What the task requires:
Count the lines in the data below that have "technology" in them, and reply with only that number.

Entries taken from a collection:
_____

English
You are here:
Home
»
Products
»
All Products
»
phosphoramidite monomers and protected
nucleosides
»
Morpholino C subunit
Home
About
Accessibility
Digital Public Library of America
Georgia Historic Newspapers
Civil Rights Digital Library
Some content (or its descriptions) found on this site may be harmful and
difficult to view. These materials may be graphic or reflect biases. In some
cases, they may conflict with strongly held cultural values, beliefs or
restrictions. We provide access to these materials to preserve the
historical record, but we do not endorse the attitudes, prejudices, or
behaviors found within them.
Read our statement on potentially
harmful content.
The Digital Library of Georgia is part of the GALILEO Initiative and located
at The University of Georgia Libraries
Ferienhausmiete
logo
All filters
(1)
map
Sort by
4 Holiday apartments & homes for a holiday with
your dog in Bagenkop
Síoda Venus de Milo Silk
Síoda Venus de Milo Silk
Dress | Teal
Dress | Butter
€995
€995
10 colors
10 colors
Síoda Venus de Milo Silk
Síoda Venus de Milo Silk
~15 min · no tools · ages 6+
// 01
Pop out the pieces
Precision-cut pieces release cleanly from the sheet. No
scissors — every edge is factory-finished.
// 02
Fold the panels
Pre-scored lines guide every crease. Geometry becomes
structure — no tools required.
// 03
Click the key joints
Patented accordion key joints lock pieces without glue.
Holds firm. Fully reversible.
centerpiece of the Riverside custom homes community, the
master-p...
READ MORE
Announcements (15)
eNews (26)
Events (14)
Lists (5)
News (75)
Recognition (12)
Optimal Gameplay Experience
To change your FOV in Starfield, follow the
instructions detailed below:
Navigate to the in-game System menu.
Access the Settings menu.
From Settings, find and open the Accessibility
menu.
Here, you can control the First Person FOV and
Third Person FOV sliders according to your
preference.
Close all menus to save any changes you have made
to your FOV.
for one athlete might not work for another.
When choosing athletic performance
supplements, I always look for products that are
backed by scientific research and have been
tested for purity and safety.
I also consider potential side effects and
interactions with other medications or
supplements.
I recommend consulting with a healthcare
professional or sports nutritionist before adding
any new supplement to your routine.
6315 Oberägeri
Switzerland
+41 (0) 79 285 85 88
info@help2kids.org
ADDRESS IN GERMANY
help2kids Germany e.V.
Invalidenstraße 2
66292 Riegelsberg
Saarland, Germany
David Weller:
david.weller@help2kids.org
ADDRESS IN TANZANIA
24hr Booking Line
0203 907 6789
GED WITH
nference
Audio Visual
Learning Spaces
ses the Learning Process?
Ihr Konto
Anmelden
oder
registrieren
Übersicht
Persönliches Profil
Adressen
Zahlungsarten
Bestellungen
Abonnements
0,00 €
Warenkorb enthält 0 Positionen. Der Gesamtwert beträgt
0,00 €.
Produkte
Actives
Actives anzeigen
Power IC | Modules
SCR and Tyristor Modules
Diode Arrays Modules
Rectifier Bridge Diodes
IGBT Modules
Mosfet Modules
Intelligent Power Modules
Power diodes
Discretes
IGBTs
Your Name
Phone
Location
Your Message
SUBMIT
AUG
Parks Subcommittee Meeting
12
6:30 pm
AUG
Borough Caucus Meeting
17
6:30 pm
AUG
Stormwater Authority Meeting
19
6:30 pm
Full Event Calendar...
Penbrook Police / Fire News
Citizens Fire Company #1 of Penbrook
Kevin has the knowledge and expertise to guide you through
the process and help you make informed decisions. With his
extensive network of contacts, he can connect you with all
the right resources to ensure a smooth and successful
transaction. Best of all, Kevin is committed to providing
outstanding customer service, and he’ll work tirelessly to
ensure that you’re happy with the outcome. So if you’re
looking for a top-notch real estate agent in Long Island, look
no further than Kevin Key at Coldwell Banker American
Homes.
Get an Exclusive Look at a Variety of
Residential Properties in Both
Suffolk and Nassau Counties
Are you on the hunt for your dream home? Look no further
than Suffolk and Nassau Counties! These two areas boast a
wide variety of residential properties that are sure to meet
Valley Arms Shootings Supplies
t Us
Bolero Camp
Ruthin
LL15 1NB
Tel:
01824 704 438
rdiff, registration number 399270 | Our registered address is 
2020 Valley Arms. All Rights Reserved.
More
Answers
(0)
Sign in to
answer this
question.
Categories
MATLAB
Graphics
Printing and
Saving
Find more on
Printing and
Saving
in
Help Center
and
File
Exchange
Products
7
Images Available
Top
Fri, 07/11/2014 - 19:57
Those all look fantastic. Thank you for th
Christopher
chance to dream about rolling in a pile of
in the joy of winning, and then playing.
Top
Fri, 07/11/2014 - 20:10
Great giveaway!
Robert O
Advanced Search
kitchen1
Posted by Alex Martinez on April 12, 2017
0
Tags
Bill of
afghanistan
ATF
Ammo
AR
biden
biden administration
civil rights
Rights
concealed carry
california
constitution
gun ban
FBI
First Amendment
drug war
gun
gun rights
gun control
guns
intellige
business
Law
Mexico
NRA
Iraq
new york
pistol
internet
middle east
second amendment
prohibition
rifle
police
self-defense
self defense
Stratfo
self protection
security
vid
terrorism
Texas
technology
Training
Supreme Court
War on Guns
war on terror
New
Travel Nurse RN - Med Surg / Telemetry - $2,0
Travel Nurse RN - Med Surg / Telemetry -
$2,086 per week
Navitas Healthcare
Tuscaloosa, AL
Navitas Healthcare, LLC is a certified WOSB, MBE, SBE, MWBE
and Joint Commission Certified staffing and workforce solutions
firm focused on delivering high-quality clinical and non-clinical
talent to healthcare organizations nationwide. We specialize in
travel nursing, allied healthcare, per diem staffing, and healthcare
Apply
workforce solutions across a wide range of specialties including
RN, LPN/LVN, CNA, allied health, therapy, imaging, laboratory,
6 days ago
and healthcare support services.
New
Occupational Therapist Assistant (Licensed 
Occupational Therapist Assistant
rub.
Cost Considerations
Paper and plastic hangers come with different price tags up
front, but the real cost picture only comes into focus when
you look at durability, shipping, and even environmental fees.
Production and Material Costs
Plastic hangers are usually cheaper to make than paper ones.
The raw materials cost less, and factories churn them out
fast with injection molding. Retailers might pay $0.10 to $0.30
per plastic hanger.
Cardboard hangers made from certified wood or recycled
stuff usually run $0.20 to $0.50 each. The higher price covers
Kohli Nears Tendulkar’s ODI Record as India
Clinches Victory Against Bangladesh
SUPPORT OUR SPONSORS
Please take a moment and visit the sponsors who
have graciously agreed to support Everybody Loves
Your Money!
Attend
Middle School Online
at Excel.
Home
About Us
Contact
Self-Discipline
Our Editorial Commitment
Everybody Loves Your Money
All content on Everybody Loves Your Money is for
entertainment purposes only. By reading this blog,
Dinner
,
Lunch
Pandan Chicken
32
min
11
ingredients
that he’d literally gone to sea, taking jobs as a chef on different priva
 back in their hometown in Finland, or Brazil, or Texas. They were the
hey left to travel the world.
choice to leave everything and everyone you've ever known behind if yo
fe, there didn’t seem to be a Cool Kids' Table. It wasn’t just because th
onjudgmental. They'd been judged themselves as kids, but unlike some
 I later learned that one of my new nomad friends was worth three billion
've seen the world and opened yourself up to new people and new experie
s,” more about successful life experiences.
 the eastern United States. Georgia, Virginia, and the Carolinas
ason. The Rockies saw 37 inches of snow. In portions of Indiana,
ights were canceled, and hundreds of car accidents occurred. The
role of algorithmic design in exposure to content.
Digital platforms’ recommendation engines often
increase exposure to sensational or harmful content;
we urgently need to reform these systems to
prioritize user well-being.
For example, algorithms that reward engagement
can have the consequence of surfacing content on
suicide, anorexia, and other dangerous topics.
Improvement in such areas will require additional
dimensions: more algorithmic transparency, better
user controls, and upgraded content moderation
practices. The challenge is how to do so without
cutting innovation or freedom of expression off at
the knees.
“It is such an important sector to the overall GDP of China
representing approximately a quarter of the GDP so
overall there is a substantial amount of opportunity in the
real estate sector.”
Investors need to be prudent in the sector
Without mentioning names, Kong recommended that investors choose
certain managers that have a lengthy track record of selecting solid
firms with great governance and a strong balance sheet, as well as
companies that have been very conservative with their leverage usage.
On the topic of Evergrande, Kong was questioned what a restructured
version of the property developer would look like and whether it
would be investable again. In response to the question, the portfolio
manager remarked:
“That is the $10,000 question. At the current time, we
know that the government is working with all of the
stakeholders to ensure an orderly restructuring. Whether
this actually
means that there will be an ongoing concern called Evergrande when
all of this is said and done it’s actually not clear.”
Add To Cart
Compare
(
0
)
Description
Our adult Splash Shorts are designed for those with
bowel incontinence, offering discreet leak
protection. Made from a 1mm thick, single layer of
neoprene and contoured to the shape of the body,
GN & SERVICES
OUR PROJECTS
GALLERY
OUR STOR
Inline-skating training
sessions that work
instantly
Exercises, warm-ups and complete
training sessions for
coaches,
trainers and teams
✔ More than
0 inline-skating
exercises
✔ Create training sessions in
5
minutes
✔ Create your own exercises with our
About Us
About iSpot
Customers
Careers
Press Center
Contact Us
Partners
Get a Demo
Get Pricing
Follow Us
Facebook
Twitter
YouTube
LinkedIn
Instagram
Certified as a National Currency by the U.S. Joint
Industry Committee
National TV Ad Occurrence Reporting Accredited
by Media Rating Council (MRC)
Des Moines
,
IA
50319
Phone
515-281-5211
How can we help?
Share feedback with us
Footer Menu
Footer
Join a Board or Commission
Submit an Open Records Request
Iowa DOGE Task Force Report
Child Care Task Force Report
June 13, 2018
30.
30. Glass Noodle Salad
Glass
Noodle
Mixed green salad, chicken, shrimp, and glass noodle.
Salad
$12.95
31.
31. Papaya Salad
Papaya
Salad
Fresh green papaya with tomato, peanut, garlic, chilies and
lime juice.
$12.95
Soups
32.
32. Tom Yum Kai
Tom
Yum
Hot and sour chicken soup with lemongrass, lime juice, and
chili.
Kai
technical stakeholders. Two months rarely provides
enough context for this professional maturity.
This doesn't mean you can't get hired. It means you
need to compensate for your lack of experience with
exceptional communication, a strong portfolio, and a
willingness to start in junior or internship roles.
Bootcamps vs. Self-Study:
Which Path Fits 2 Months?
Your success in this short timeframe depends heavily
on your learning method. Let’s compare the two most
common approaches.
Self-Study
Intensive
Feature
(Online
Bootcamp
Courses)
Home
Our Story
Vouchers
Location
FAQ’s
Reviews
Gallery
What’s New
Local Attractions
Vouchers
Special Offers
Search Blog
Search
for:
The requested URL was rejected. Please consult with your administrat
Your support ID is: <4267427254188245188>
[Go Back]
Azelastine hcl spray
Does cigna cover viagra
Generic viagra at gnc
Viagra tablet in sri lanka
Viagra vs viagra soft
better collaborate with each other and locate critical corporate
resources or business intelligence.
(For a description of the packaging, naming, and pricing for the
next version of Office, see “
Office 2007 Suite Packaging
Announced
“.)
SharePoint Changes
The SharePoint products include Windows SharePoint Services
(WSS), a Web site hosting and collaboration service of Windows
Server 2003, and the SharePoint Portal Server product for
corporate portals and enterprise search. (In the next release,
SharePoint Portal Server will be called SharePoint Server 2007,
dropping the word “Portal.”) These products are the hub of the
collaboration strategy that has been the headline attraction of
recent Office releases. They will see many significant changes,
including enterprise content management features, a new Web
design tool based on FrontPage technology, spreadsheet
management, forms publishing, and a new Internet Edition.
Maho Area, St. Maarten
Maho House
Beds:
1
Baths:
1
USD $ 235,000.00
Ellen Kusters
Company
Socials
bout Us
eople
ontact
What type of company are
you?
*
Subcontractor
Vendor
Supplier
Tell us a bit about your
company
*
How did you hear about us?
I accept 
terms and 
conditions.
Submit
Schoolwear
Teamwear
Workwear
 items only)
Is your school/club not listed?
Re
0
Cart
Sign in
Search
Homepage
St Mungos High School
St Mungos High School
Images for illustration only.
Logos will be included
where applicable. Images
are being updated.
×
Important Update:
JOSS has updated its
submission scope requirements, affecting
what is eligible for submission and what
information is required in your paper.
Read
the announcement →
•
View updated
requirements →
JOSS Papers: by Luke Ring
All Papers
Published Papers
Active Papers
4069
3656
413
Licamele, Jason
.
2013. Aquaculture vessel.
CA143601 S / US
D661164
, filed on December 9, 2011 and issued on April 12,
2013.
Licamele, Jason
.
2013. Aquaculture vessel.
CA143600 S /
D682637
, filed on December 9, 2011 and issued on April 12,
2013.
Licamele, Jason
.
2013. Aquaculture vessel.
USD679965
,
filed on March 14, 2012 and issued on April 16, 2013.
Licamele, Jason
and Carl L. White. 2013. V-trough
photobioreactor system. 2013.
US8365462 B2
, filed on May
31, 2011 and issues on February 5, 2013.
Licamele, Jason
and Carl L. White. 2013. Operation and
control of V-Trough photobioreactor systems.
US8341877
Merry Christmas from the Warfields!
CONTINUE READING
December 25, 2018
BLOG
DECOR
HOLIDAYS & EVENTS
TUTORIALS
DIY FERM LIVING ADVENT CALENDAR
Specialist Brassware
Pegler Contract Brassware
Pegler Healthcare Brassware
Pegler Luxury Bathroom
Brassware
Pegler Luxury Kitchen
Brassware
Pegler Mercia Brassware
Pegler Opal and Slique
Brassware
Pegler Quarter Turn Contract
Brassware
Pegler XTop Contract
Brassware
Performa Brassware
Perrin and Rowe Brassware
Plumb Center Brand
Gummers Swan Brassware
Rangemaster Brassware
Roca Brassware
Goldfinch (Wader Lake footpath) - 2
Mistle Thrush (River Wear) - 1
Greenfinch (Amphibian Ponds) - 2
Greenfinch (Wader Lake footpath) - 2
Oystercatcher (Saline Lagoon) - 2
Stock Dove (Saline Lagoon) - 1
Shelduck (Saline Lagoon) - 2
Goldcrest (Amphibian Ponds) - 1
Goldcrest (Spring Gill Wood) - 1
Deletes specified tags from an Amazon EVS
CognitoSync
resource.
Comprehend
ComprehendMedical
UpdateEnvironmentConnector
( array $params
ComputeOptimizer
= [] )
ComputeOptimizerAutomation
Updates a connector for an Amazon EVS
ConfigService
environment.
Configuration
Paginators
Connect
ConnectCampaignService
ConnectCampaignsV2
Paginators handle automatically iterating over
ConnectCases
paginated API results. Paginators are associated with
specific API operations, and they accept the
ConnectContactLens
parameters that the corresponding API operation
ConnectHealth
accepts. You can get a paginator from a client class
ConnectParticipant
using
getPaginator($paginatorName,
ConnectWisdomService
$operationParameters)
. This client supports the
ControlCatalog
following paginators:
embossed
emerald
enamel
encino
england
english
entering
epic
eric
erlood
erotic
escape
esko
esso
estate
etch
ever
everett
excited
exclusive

_____

Expected answer:
2